The 55-Plus Crowd Are Taking Canada's Jobs, But There Is A Reason

December was a stellar month for jobs in Canada, with StatsCan reporting 54,000 net new jobs, including a large jump in full-time positions.

But if you’re under 55 years of age, don’t start cheering just yet.

Of the 215,000 jobs created in Canada over the past year, about half — 104,000 — went to those aged over 55. A slightly smaller share went to what’s called the “prime working-age group,” those aged 25 to 54. This group saw growth of about 100,300 jobs over the past year.

That’s despite the fact there are many more working-age Canadians (14.6 million) than there are 55-plus Canadians (10.7 million).

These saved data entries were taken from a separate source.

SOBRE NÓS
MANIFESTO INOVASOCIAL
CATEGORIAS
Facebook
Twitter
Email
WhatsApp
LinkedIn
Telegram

In fact, strip away that suspiciously strong end-of-year jobs report* — which seemed to suggest a sudden and trend-reversing boost in full-time work just as people were heading off for the holidays — and working-age Canadians haven’t seen any job growth over the past year.

From November of 2015 to November of 2016, full-time jobs for the 25-to-54 crowd dropped by 31,000. The 55-plus crowd added more than 70,000 full-time jobs in that time.

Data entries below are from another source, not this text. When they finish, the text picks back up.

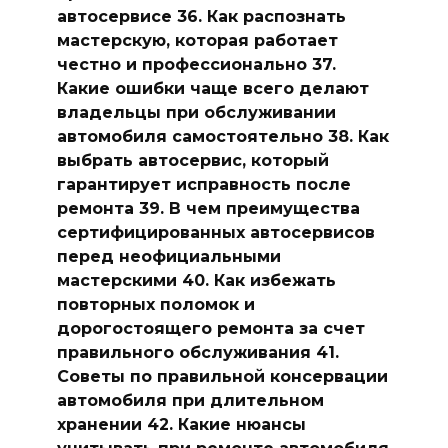
автосервисе 36. Как распознать
мастерскую, которая работает
честно и профессионально 37.
Какие ошибки чаще всего делают
владельцы при обслуживании
автомобиля самостоятельно 38. Как
выбрать автосервис, который
гарантирует исправность после
ремонта 39. В чем преимущества
сертифицированных автосервисов
перед неофициальными
мастерскими 40. Как избежать
повторных поломок и
дорогостоящего ремонта за счет
правильного обслуживания 41.
Советы по правильной консервации
автомобиля при длительном
хранении 42. Какие нюансы
учитывать при ремонте автомобиля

Note in the chart above that young workers aged 15 to 24 don’t seem to be doing much better.

So what’s going on? Is it that employers don’t want to hire Millennials, or even Gen-Xers? Not exactly. Employers are hiring the people the country has available (with the notable exception of temporary foreign workers), and what Canada has is an aging population.

Over the past year, Canada’s working-age population grew by a tiny 0.24 per cent. But the 55-plus population grew by nearly 3 per cent, and much faster than Canada’s overall population growth rate.

The 15-to-24 youth cohort in Canada is actually shrinking. This group’s population declined by about one per cent over the past year.

And this trend will only intensify.

StatsCan’s long-term projections show that the working-age population of Canada will start shrinking soon, and will decline to 60 per cent of the total population by 2030, compared to 68.6 per cent in 2013.

In other words, fewer working Canadians will have to support a larger group of elderly people and youth.

That is, unless aging Canadians decide to stay in the workforce, and that does seem to be happening. With plenty of jobs available to them, the 55-plus crowd is participating in the workforce more than ever. More than 35 per cent of these Canadians are employed today, the highest rate in records going back 40 years.

So maybe in the future, your parents will just keep supporting you.